I'll send a message on the site chat!

[1] https://formapi.io


So, SSIS?

Where I work we're currently replacing everything that's SSIS with .NET services. I get the idea that taking the code out of it seems easier, but I've found it usually just leads to frustrating limitations. For our latest data migration we're moving things out of some SQL-based ticketing system, online accounting services, and FileMaker into Dynamics 365. Sure, it's not pretty to look at, but we can do some deep manipulation and mapping to existing entities in Dynamics that is frankly a chore in any sort of other migration tool.

Ninja Edit: To handle stuff like scheduling, endpoints, etc we use Azure functions.


Any plans for a “grab the latest file of this naming pattern from an SFTP” workflow?


We do indeed! We're adding name pattern matching to our file storage sources (dropbox, box, etc.) and also adding an FTP source. If you send an email to hi [at] parabola.io we can add you to the list to get notified. Also let us know if there are any edge cases you'd need it to support so we can make sure you'll be good to go.


I've been brainstorming a shallow, poor-man's poor man version of this. I couldn't hope to compete. This looks incredible. Kudos!


I've been trying to write a python-based version for embedded applications...


I could see that. I've heard the tools in that space are terrible. That related to your day job industry?

python-based version for tabular data processing & management, ecom oriented mostly (so basically op's product), myself.


My main motivation is to have a tool that I can use for both prototyping algorithms and bringing those algorithms into production without having to jump to an entirely different set of tools and techniques.


Looks great, reminds of Labview a bit. :)

Target market is something that UIPath currently addresses is it not?

How does Parabola handle authorization issues? Is it mostly through the right API?

I am teaching Python to office personnel who balked at the high price of UIPath but might find Parabola pricing easier to accept.


This is awesome. I am currently working with a team to develop a workflow tool with an eventual designer. This is very inspiring.

Take a look at Microsoft's logic apps, it is slightly more generalist, and not so focused on data processing but not nearly as polished as Parabola.


What features are better than Zapier? I am curious as I use Zapier for automating stuff I don't want to program especially for marketing releated and this does look like the flow can be more advanced?


This is pretty much exactly what was supposed to be the main product of a startup I worked with some three years ago. Unfortunately the founders had unrealistic ideas about funding and the work required.


Congratulations for the launch. Definitely a good idea. I'm a developer and personally won't need this, but I'll definitely suggest this when I think this could replace some "real coding".


Does this all run as some user's ID? Is it storing/managing credentials for them?

RPA tools seem to be all the rage, but questions around accountability, auditability and other security aspects still stand out.


you should allow to quickly testrun the product without having to signup.


Is there any plans to offer Jira/Atlassian integration?
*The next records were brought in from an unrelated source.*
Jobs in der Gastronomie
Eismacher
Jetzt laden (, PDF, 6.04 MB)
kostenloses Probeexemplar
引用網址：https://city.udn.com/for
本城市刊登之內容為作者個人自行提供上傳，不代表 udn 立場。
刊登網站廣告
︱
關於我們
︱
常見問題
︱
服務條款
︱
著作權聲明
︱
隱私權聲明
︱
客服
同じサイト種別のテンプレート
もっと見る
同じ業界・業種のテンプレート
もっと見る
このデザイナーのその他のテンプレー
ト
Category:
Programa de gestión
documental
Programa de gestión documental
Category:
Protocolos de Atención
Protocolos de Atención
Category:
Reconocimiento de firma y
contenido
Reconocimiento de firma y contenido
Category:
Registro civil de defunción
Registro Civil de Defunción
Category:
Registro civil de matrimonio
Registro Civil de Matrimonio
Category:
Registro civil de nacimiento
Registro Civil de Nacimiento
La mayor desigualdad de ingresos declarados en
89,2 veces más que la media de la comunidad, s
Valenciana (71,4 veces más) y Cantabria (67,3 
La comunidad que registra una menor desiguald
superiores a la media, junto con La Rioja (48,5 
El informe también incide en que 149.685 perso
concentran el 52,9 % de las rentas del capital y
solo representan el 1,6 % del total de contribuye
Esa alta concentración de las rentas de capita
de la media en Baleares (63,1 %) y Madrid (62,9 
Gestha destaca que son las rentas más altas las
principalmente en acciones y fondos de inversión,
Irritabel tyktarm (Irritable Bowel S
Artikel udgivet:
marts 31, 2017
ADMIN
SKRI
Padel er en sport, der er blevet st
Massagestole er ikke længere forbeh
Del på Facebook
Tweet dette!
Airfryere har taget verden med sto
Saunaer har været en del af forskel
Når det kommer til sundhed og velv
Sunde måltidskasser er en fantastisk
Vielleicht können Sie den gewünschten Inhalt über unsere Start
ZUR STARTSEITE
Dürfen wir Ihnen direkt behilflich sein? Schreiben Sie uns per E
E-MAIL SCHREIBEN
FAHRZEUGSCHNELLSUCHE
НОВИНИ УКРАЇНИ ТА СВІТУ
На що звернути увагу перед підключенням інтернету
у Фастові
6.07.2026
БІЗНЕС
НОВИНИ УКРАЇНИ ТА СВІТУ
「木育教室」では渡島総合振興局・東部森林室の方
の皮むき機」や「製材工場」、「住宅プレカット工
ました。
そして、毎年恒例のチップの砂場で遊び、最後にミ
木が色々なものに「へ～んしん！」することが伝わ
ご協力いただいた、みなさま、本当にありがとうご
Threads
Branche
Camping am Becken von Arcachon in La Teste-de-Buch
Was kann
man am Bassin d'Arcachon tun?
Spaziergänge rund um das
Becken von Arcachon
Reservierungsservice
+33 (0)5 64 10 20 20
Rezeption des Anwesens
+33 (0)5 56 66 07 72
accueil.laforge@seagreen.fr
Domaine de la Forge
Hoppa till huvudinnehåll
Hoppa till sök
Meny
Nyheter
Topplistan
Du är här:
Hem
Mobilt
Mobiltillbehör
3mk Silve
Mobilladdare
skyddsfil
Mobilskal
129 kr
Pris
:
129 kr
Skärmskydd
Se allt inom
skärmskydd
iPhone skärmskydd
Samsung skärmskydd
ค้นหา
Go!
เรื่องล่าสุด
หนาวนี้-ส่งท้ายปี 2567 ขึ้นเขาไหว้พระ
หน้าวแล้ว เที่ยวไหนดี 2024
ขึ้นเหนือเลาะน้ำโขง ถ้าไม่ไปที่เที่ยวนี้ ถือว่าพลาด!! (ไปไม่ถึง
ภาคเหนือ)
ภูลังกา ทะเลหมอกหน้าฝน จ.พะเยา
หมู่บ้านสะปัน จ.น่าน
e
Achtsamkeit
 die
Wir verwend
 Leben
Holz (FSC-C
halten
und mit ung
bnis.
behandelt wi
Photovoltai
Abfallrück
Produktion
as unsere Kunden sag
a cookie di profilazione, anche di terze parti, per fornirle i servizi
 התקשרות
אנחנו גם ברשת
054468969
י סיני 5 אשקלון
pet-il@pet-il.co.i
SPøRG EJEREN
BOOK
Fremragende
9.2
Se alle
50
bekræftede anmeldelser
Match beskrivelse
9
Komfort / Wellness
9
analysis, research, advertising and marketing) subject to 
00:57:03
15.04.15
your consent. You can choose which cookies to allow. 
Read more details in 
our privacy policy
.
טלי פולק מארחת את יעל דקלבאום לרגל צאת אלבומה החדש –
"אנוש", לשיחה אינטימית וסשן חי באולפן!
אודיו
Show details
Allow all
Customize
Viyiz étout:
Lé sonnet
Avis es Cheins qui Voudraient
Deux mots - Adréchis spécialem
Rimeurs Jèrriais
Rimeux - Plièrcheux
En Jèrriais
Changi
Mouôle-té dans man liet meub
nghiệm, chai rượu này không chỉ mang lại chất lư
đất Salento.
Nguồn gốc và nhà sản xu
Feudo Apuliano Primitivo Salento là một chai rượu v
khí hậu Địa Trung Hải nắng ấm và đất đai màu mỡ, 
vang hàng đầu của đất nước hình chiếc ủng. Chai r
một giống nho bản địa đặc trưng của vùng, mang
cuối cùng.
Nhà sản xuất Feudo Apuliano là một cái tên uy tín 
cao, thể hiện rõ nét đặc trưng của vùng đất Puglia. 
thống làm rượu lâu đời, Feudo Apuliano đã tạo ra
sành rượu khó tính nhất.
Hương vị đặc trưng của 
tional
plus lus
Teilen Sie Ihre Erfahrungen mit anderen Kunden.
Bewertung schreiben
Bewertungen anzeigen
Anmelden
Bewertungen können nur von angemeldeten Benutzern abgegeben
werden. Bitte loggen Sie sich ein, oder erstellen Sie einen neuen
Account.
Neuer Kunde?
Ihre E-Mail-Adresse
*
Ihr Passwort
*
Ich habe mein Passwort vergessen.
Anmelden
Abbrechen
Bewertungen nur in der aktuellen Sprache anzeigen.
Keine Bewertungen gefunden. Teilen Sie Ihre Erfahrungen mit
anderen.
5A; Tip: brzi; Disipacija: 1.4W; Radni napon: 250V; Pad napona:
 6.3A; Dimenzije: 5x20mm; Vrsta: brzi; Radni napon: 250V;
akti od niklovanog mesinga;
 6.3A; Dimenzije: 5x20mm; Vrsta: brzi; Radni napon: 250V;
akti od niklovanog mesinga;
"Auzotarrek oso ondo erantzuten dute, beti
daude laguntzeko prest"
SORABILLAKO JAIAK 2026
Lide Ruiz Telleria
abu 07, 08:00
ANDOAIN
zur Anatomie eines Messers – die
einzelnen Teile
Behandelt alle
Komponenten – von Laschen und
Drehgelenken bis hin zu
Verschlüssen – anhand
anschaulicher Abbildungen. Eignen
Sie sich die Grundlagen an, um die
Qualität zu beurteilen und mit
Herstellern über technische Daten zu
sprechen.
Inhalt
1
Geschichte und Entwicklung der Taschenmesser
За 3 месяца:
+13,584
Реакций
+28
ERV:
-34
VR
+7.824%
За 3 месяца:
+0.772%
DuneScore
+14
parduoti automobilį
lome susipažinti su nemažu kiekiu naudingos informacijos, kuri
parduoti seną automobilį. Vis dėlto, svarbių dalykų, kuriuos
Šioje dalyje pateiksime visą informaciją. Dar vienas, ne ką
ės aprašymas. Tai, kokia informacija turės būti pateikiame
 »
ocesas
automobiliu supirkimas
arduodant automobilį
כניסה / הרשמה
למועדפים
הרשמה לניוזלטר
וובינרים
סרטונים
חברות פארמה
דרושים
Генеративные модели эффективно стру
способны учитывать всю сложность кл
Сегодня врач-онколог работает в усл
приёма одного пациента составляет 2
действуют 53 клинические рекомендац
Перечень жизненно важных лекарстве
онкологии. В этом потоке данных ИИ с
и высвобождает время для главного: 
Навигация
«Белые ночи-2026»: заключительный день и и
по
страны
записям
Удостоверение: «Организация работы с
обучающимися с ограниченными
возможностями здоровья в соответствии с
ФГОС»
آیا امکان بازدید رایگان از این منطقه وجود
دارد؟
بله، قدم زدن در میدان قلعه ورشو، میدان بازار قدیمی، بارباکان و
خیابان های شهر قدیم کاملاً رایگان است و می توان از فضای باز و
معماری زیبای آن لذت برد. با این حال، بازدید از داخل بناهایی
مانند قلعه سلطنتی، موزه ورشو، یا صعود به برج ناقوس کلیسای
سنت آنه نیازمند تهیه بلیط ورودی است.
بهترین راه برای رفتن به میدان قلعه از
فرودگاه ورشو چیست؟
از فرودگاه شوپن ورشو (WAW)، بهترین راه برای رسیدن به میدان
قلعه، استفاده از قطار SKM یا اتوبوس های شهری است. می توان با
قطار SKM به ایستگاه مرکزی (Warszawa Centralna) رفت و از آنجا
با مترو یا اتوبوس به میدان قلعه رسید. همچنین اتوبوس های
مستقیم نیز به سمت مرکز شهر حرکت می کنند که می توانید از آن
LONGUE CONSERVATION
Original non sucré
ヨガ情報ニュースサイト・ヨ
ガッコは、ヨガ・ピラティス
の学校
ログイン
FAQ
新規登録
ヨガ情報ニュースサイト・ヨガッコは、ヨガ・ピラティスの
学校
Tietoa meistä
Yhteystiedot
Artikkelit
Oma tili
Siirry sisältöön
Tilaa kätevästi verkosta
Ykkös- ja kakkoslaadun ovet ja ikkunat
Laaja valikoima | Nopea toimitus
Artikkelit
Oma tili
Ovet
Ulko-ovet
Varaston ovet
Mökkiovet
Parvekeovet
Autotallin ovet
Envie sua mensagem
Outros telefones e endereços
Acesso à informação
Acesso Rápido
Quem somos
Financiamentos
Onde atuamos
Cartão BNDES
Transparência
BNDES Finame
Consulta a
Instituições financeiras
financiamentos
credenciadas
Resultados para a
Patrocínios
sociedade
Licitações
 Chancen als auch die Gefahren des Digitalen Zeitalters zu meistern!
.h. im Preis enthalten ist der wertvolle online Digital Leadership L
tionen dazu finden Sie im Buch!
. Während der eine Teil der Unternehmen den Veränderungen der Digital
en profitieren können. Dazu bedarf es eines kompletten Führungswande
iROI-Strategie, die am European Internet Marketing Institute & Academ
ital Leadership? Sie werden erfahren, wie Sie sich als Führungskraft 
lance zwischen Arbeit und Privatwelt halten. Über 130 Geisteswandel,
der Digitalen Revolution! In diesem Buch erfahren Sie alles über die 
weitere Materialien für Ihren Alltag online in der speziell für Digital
That's definitely on our roadmap, and we move things around based on need/interest of users. Shoot us an email to hi [at] parabola.io with what you're looking to do and we'd love to see how we can help.


This looks exactly like an online version of Talend.


How is this different from Zapier or IFTT?


More transformations it looks like. You could probably pipe things through Google Sheets to replicate most of what this is doing but that’s an extra step. The whole point is to eliminate those.


Pentaho anyone?


Nothing for windows? MS Office?


Microsoft has "Flow" which is basically Parabola, but considerably more confusing for end-users.


This is about as true as it gets.

Also, the UI for flow is absolutely atrocious once you start adding large numbers of conditionals.


Parabola is browser-based so should work great on windows! And we support importing .csv and .xls files.


Great idea - especially for non-programmers.

The question I have is - can it outperform the command line? (see https://news.ycombinator.com/item?id=17135841 for more)

I almost always use awk/mawk for such things.